> Work instruction:
Copy the records below exactly, leaving out every picture.

> Given entries:
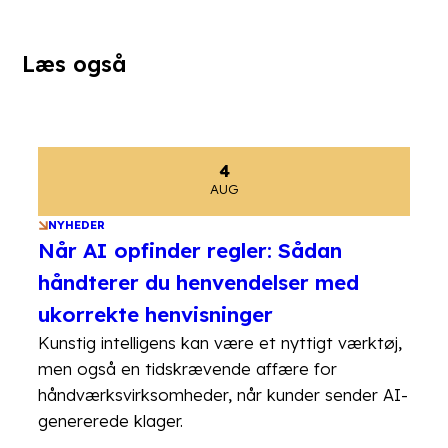
Læs også
4
AUG
NYHEDER
Når AI opfinder regler: Sådan
håndterer du henvendelser med
ukorrekte henvisninger
Kunstig intelligens kan være et nyttigt værktøj,
men også en tidskrævende affære for
håndværksvirksomheder, når kunder sender AI-
genererede klager.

> Result below:
Læs også
4
AUG
NYHEDER
Når AI opfinder regler: Sådan
håndterer du henvendelser med
ukorrekte henvisninger
Kunstig intelligens kan være et nyttigt værktøj,
men også en tidskrævende affære for
håndværksvirksomheder, når kunder sender AI-
genererede klager.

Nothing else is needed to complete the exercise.